Teacher Avoids Federal Conviction for Importing Controlled Substances
A high school teacher retained the LLF Law Firm's Criminal Defense Team after customs officials arrested the teacher at the airport on the teacher's return from an international trip. The teacher planned to land and travel to his nearby home in an adjacent state. Federal authorities charged the teacher with a federal crime of importing a controlled substance for transport across state lines. The substance at issue was a medication that a resort nurse had given the teacher when the teacher complained of intense pain from a muscle pull. The medication, a good-sized baggie of capsules, had given the teacher such extraordinary relief that the teacher had endeavored to save the capsules for future use. Federal authorities maintained otherwise that our client had traveled to the resort to purchase, return with, and sell the drugs, which authorities maintained were manufactured for hallucinogenic rather than pain-killing effect. Our investigation confirmed that our client had not tipped the resort staff a customary amount in cash but had not otherwise spent any of the cash he had withdrawn and carried on the trip. Our Team assembled bank records and other documentation to that effect. Our pharmaceutical expert further obtained a sample capsule for testing, confirming that although it may have been processed secondhand into the capsules, it contained only a mix of pharmaceuticals available over the counter within the U.S. Federal prosecutors subsequently produced exonerating tests in their possession before our expert's testing, confirming that the capsules did not contain controlled substances. The prosecution abandoned the charge after the judge threatened to sanction the prosecution for failing to reveal the exonerating evidence earlier, before defense testing.
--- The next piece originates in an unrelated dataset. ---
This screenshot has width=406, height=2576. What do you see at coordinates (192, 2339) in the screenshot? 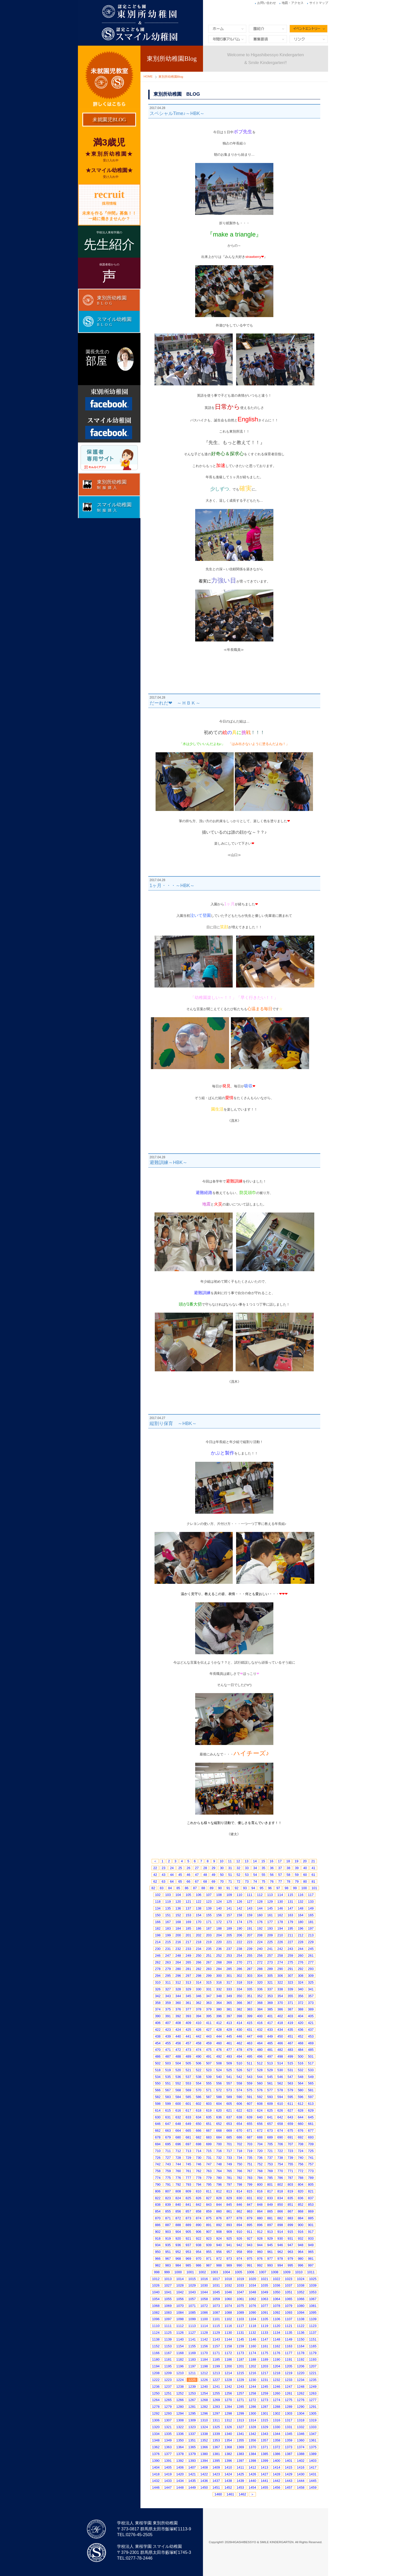
I see `1141` at bounding box center [192, 2339].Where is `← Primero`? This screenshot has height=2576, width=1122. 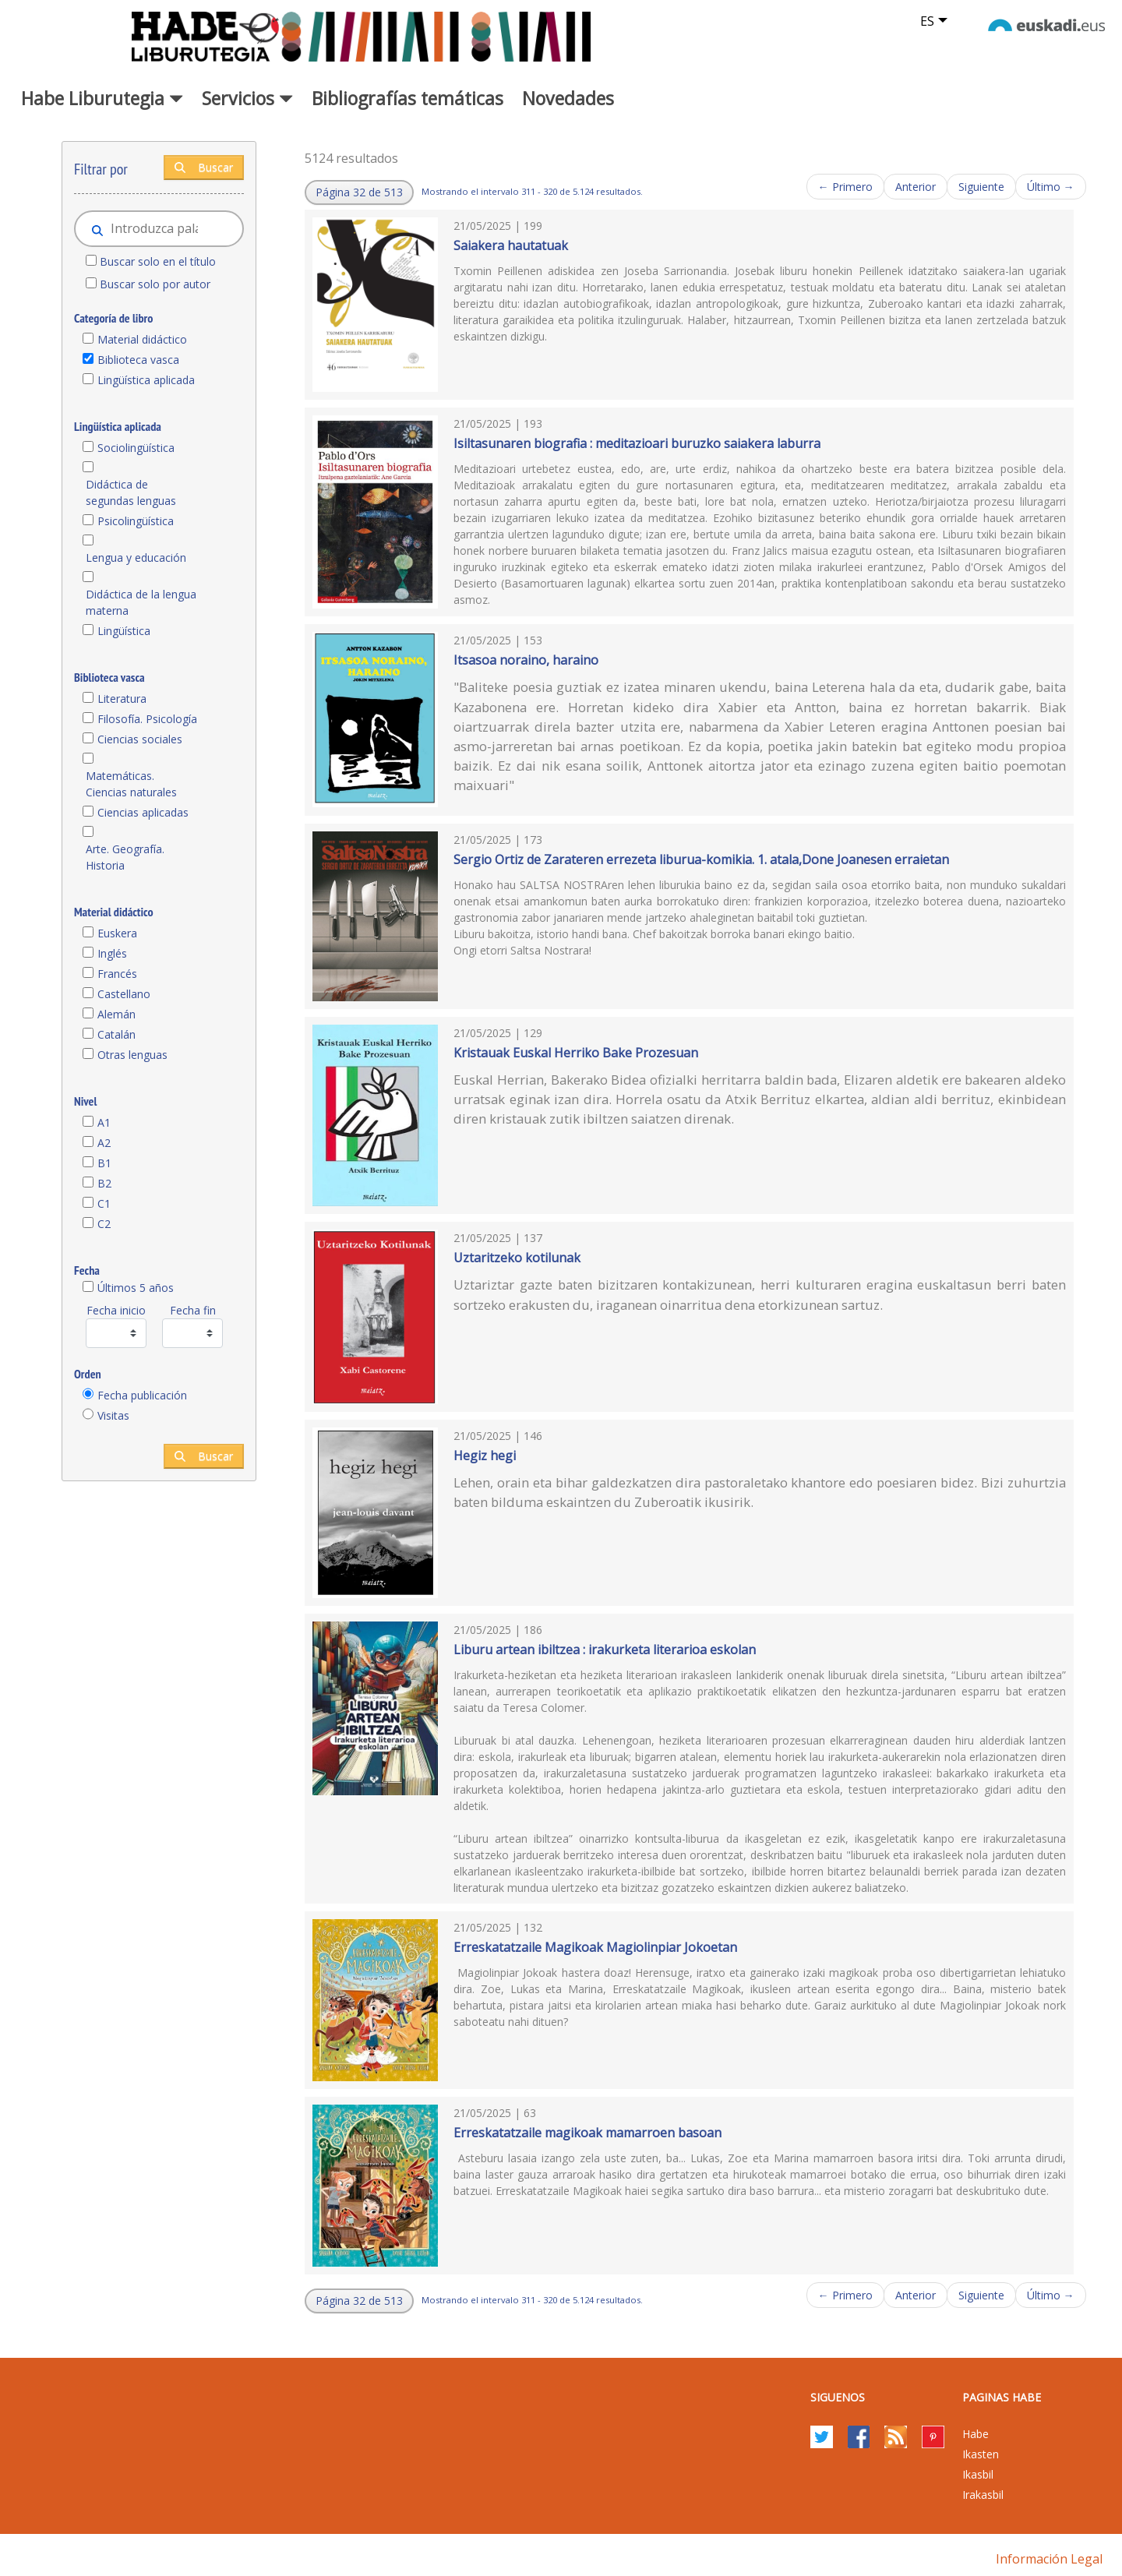 ← Primero is located at coordinates (845, 186).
Gun Dealer Defeats Federal Weapons Charges on Technical Defense
A gun dealer retained the LLF Law Firm's Criminal Defense Team when arrested on federal weapons charges. The charges alleged that the dealer had advertised and sold across state lines to federal officials posing as customers, weapons that had been modified in violation of federal law. Our client believed that the weapons were lawful, although he acknowledged that opinions differed within the firearms community. Our client had purchased and resold the weapons only after his weapons expert had examined them and declared them compliant. Federal officials, though, did not recognize a good-faith defense, instead maintaining that the law treated the offense as one of strict liability without respect to the defendant's knowledge and intent. Our Criminal Defense Team retained a leading weapons expert to examine the disputed weapons, document their configuration, and compare their configuration to the federal technical specifications on lawful and illegal modifications. Our weapons expert confirmed the compliant form of the disputed weapons. Our research team also cited case law recognizing that a defendant's state of mind could be a factor in whether the facts satisfied the elements of the charged crime. The prosecution disclosed their weapons expert's report indicating that the weapons were illegal in modification and design. But the expert lacked the credentials, objectivity, and reputation of our defense expert. The prosecution subsequently abandoned the charge after the judge preliminarily indicated at a pre-trial conference that he might rule the prosecution's expert unqualified and, in a bench trial, might accept the defense expert's opinion.